======== Data for this exercise

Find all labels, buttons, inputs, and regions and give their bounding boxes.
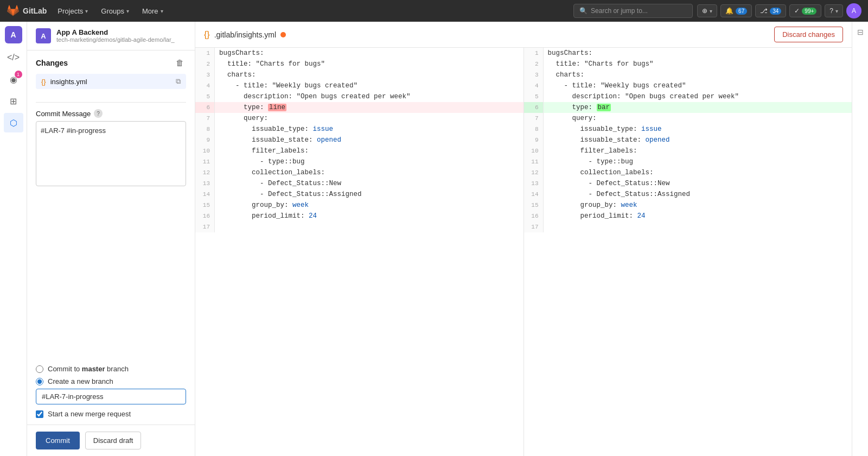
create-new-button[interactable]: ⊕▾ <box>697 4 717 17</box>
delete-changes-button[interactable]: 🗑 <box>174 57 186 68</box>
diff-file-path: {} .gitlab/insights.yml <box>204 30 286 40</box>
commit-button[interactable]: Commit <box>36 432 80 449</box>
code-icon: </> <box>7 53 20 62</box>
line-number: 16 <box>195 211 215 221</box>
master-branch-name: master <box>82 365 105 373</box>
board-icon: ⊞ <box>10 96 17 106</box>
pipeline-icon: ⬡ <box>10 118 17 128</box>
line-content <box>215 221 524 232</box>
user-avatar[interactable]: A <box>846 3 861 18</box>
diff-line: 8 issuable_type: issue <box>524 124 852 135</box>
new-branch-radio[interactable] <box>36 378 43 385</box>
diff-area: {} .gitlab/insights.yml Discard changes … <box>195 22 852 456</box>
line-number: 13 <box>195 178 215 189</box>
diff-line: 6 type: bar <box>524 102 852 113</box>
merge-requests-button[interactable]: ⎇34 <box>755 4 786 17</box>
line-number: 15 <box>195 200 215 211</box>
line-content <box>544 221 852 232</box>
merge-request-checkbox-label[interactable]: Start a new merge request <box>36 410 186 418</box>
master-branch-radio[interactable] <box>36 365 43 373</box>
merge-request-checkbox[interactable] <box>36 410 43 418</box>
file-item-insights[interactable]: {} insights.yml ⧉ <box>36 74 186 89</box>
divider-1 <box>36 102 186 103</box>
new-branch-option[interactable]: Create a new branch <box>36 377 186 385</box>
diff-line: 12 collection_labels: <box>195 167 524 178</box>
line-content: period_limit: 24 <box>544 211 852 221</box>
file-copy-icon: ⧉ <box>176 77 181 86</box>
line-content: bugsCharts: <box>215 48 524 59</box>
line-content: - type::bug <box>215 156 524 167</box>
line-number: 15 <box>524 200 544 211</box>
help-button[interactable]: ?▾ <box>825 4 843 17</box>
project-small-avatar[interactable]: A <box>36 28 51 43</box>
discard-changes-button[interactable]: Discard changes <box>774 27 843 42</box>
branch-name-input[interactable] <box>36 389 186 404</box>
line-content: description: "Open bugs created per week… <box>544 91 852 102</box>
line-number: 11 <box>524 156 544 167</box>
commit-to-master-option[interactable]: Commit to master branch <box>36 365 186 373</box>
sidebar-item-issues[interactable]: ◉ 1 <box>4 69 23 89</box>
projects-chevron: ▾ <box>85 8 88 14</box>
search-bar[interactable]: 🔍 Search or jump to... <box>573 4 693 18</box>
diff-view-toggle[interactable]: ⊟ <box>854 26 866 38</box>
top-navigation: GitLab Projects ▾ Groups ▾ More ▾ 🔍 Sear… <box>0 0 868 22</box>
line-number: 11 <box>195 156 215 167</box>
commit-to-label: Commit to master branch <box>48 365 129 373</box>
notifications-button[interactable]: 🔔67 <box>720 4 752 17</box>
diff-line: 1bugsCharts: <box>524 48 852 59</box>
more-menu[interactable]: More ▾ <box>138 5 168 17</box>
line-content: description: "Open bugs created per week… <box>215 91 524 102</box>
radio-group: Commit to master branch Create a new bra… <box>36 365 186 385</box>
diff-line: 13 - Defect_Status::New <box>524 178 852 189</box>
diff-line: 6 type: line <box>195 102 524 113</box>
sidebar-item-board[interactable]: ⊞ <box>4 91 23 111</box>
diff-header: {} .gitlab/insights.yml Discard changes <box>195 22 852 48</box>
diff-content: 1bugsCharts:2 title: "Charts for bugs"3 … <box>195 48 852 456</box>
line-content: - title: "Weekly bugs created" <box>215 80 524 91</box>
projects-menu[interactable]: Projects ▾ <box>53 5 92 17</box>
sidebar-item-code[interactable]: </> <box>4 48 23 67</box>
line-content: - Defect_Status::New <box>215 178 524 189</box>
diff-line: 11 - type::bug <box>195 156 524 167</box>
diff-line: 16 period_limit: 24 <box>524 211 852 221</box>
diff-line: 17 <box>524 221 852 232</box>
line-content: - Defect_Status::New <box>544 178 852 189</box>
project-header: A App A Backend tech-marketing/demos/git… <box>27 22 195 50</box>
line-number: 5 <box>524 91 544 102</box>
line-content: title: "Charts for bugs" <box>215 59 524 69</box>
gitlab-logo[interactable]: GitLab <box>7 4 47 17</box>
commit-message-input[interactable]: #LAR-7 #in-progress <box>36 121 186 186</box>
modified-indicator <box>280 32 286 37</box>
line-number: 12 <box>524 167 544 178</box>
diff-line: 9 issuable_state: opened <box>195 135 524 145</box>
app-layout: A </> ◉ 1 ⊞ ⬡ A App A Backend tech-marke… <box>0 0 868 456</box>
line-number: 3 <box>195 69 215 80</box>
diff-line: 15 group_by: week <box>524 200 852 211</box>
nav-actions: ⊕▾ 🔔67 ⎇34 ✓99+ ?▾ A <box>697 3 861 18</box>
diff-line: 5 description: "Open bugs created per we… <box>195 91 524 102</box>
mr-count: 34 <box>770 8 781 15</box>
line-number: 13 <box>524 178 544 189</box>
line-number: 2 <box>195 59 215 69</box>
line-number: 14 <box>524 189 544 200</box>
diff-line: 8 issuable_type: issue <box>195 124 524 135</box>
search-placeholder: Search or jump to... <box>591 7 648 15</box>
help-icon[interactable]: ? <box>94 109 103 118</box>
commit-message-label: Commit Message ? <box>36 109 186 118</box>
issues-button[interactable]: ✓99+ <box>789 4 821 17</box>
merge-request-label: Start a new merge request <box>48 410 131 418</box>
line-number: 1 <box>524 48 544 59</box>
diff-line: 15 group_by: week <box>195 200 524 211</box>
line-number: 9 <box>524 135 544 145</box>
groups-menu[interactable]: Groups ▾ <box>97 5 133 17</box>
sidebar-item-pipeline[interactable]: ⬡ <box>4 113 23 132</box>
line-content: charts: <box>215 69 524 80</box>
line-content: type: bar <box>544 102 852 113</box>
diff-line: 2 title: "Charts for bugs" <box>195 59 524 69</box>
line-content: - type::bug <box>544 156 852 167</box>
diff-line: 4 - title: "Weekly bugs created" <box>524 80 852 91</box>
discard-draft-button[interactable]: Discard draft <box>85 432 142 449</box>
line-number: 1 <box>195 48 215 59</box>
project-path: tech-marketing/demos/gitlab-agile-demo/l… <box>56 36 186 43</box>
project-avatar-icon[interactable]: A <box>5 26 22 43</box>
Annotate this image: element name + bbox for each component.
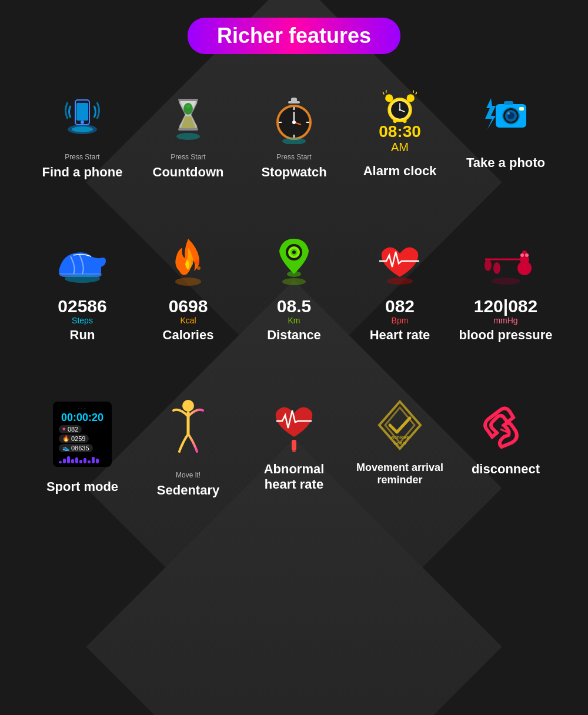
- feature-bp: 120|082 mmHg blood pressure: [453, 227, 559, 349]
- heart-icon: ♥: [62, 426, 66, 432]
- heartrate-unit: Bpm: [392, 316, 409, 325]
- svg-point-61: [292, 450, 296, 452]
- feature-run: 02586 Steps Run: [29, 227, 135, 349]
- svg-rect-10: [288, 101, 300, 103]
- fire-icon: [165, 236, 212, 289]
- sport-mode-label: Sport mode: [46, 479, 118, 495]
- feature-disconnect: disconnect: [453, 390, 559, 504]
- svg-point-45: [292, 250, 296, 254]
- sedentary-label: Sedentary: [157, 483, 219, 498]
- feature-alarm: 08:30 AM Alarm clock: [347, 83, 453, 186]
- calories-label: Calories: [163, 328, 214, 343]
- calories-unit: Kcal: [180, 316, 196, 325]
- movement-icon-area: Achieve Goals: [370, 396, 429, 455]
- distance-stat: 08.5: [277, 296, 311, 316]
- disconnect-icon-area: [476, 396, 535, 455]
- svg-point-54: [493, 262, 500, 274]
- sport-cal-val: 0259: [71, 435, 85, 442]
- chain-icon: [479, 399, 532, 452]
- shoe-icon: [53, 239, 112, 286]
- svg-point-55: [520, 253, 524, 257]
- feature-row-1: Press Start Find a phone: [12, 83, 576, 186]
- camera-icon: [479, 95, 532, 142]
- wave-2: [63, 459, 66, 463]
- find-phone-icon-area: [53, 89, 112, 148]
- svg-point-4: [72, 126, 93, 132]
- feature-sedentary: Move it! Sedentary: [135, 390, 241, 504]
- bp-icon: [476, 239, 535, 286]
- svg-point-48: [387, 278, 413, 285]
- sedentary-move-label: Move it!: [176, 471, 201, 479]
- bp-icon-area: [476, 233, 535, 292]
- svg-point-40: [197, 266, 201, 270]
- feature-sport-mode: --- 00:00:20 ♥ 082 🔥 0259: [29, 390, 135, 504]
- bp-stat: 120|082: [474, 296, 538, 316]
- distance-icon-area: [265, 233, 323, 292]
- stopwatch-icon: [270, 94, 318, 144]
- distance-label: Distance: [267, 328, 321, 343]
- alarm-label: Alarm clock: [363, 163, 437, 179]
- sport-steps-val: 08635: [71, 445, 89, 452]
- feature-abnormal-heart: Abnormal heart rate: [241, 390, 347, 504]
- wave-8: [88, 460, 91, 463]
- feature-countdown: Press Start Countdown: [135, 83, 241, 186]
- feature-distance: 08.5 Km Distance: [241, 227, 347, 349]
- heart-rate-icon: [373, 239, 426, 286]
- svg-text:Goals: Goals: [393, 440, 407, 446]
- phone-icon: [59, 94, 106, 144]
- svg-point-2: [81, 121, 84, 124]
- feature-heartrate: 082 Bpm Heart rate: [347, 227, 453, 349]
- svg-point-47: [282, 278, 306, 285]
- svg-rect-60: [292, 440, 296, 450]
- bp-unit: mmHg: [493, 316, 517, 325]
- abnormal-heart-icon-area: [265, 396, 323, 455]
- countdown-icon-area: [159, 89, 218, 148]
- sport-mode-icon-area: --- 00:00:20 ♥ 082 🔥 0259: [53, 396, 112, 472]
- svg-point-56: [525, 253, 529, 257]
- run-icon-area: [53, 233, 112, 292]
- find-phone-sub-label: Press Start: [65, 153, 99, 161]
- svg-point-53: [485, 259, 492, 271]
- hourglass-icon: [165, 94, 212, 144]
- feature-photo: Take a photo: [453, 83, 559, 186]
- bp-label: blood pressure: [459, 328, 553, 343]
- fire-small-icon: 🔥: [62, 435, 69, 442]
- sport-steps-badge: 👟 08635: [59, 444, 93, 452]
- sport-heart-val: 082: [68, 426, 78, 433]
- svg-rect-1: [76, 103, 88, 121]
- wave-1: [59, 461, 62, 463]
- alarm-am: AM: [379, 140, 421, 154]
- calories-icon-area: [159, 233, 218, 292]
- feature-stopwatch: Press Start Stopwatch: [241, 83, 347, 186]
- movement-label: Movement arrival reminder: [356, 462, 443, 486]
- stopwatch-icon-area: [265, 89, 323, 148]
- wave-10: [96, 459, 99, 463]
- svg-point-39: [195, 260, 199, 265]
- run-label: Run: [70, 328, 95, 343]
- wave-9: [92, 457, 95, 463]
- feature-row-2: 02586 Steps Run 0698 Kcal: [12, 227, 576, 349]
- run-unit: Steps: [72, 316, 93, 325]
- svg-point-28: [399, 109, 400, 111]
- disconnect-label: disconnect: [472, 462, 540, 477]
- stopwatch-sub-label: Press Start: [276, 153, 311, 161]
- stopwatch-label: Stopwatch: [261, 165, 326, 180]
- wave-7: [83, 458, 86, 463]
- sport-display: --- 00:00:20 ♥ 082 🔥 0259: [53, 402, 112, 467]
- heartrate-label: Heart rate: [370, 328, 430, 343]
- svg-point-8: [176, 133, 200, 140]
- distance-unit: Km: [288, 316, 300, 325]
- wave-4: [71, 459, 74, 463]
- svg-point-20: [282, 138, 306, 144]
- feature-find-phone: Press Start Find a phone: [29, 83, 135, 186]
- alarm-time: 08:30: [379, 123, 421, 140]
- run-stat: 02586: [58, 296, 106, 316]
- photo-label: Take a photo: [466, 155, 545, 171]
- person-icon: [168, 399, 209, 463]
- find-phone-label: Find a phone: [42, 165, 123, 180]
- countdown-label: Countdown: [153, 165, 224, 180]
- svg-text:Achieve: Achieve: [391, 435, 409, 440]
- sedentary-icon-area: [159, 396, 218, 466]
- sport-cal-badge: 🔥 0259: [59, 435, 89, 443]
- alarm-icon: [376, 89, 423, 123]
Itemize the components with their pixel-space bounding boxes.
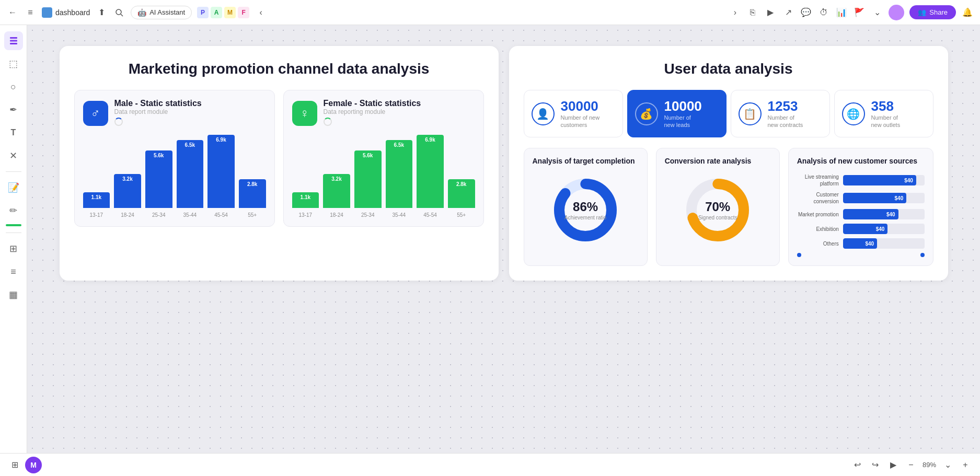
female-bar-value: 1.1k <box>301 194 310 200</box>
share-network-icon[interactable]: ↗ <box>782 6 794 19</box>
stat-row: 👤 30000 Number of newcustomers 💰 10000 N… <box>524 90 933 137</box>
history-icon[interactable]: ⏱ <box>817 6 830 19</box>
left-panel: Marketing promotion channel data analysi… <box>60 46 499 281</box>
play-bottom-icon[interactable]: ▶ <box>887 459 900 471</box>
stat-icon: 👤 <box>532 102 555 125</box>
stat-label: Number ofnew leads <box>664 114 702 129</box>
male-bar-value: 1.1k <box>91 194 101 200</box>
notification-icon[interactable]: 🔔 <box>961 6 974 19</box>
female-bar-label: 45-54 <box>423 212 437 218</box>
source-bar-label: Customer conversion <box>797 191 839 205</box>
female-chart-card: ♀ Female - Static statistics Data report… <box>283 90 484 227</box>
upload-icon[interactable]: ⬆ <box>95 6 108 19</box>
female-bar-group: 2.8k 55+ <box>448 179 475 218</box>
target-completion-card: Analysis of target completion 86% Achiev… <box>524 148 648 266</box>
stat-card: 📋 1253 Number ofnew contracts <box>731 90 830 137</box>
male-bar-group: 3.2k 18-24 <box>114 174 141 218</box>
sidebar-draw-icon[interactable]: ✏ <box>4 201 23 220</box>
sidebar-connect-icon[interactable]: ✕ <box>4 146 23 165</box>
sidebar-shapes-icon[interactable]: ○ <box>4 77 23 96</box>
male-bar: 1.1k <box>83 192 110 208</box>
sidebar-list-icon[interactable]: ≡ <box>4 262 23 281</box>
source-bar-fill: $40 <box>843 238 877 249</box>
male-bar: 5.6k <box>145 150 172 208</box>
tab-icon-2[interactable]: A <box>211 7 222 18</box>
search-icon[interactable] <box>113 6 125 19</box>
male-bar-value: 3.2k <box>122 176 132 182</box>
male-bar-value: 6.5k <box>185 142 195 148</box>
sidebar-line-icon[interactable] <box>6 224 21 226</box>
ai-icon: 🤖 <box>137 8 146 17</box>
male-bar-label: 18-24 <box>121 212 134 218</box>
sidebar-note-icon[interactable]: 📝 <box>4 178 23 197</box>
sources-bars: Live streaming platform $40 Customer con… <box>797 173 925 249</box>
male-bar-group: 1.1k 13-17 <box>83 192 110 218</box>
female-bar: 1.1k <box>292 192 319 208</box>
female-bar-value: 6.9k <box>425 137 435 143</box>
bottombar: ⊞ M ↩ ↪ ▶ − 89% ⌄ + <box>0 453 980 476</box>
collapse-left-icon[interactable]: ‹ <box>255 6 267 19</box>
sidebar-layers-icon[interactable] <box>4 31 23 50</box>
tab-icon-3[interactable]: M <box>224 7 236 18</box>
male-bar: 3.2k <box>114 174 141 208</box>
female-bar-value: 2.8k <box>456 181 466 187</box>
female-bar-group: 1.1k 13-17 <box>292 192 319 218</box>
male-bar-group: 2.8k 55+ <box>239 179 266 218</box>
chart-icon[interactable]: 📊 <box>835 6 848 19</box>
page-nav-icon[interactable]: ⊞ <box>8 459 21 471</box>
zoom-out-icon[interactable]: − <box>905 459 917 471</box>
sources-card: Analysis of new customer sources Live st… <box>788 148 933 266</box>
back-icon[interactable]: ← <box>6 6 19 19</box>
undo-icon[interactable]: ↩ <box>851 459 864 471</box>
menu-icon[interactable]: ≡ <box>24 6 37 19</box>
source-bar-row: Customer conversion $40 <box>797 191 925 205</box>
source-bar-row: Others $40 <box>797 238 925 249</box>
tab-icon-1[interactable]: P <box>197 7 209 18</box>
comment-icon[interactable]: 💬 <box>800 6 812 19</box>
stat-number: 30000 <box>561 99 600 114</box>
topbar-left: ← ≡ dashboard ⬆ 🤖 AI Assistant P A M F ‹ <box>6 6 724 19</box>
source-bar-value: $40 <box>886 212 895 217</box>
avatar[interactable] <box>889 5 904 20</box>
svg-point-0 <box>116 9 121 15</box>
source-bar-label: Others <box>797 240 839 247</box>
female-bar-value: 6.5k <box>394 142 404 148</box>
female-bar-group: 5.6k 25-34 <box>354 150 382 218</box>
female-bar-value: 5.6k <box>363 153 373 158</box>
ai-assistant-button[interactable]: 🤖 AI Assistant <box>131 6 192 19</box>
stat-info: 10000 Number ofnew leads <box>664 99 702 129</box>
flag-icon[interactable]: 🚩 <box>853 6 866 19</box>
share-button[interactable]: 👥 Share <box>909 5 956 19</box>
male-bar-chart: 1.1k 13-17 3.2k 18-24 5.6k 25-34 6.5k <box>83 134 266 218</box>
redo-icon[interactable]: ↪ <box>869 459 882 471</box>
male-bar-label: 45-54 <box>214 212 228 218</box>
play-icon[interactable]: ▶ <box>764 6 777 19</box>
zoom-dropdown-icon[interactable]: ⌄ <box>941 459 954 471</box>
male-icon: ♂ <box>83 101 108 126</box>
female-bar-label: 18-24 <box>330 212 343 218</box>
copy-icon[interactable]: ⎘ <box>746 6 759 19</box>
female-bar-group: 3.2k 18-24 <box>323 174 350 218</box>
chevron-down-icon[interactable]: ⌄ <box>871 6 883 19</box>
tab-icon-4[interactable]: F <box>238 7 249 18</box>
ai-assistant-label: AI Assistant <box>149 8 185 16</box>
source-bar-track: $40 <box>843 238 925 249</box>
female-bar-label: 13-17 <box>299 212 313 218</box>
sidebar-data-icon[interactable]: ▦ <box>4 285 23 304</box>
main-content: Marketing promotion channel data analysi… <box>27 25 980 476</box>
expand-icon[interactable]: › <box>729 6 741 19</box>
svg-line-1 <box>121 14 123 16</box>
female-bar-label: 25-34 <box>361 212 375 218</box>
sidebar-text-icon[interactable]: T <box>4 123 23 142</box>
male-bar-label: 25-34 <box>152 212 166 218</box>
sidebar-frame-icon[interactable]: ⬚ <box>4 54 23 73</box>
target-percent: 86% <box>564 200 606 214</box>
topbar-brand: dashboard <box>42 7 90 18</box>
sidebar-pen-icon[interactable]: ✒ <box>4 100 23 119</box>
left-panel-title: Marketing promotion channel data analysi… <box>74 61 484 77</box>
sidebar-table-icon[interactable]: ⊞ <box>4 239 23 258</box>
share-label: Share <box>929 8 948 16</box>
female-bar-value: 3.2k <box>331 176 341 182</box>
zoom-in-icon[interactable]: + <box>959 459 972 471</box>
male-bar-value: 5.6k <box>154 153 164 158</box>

================

Requirement: A single number is required: the count of lines in the data above that include the string "demos".

Answer to the exercise: 2